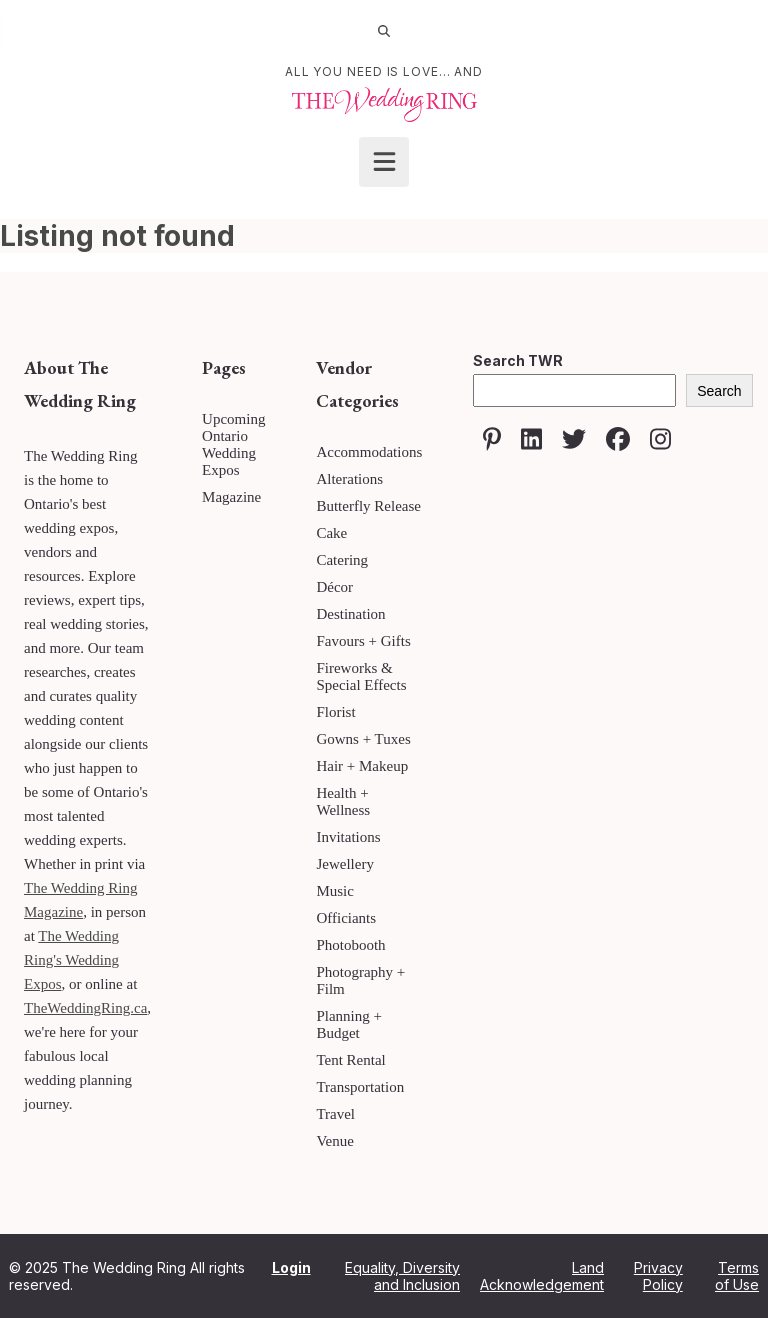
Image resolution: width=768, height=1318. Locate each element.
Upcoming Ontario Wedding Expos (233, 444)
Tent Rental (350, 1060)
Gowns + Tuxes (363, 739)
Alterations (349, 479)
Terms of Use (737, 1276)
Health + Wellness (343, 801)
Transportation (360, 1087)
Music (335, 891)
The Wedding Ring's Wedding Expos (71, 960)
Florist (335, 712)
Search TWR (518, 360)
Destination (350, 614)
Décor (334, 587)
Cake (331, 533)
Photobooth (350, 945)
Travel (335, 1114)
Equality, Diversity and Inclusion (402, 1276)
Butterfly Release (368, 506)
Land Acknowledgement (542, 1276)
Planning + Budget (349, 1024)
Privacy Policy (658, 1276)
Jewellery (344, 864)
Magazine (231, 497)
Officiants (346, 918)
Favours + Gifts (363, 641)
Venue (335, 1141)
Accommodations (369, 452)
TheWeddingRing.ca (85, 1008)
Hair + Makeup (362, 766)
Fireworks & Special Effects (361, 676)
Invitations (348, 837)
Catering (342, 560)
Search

- **WORK REQUIRED**
Once every line of the listing that contains "Expos" has been counted, give the total and nothing else.

- **YOUR SOLUTION**
2